* _PROBLEM TO WORK ON_:
Lines holding the string "Malith" are the ones to copy from this listing.
-- -- --
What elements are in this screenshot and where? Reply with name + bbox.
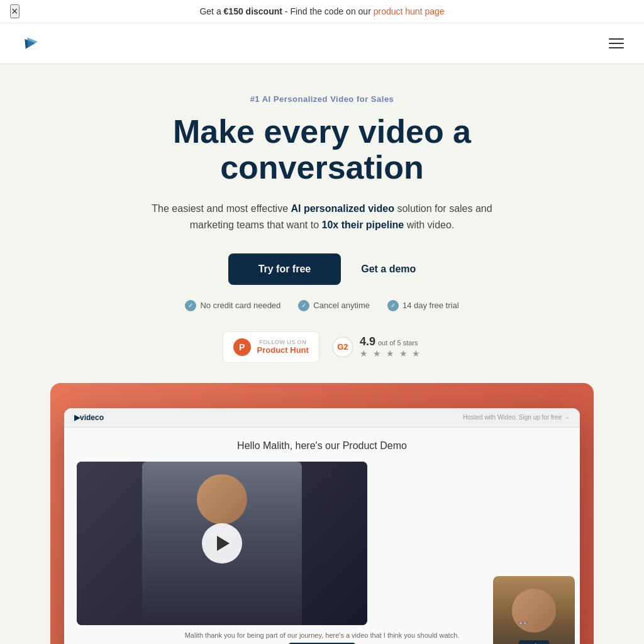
close-announcement-button[interactable]: × [10,4,19,18]
g2-stars: ★ ★ ★ ★ ★ [360,348,422,358]
video-player[interactable]: ↖ ▶ 0:00 [77,462,367,625]
hero-eyebrow: #1 AI Personalized Video for Sales [13,94,631,104]
cursor-icon: ↖ [325,468,337,483]
check-icon-2: ✓ [298,300,309,311]
trust-item-1: ✓ No credit card needed [185,300,280,311]
trust-item-3: ✓ 14 day free trial [387,300,459,311]
hero-description: The easiest and most effective AI person… [146,201,498,233]
g2-score-suffix: out of 5 stars [378,339,418,347]
announcement-bar: × Get a €150 discount - Find the code on… [0,0,644,23]
product-hunt-text: FOLLOW US ON Product Hunt [257,339,309,355]
trust-text-3: 14 day free trial [402,301,459,310]
g2-score: 4.9 [360,335,375,348]
product-hunt-badge[interactable]: P FOLLOW US ON Product Hunt [223,331,319,363]
trust-row: ✓ No credit card needed ✓ Cancel anytime… [13,300,631,311]
browser-hosted-label: Hosted with Wideo. Sign up for free → [463,414,570,421]
get-a-demo-button[interactable]: Get a demo [361,264,416,275]
hero-section: #1 AI Personalized Video for Sales Make … [0,64,644,644]
logo[interactable] [20,32,43,55]
video-thumbnail: ↖ [77,462,367,625]
g2-rating: 4.9 out of 5 stars ★ ★ ★ ★ ★ [360,335,422,358]
try-for-free-button[interactable]: Try for free [228,253,341,285]
check-icon-1: ✓ [185,300,196,311]
announcement-text: Get a €150 discount - Find the code on o… [199,6,444,16]
video-container-wrapper: ▶videco Hosted with Wideo. Sign up for f… [13,383,631,644]
g2-score-row: 4.9 out of 5 stars [360,335,422,348]
g2-badge: G2 4.9 out of 5 stars ★ ★ ★ ★ ★ [332,335,422,358]
browser-brand-logo: ▶videco [74,413,104,422]
trust-text-1: No credit card needed [200,301,280,310]
product-hunt-link[interactable]: product hunt page [374,6,445,16]
browser-bar: ▶videco Hosted with Wideo. Sign up for f… [64,408,580,428]
play-button[interactable] [202,523,242,564]
hamburger-menu-button[interactable] [609,38,624,48]
bottom-person-image: 👓 Product [493,576,575,644]
video-section: ▶videco Hosted with Wideo. Sign up for f… [50,383,594,644]
product-hunt-name: Product Hunt [257,345,309,355]
social-proof-badges: P FOLLOW US ON Product Hunt G2 4.9 out o… [13,331,631,363]
cta-row: Try for free Get a demo [13,253,631,285]
check-icon-3: ✓ [387,300,399,311]
g2-logo: G2 [332,336,353,358]
video-personalized-title: Hello Malith, here's our Product Demo [77,440,567,452]
product-hunt-logo: P [233,338,251,356]
hero-title: Make every video a conversation [86,114,558,186]
navbar [0,23,644,64]
play-triangle-icon [217,536,230,551]
video-footer-text: Malith thank you for being part of our j… [87,631,557,639]
trust-text-2: Cancel anytime [313,301,370,310]
product-hunt-follow-label: FOLLOW US ON [257,339,309,345]
trust-item-2: ✓ Cancel anytime [298,300,370,311]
-- -- --
* _EXERCISE OUTPUT_:
video-personalized-title: Hello Malith, here's our Product Demo [77,440,567,452]
video-footer-text: Malith thank you for being part of our j… [87,631,557,639]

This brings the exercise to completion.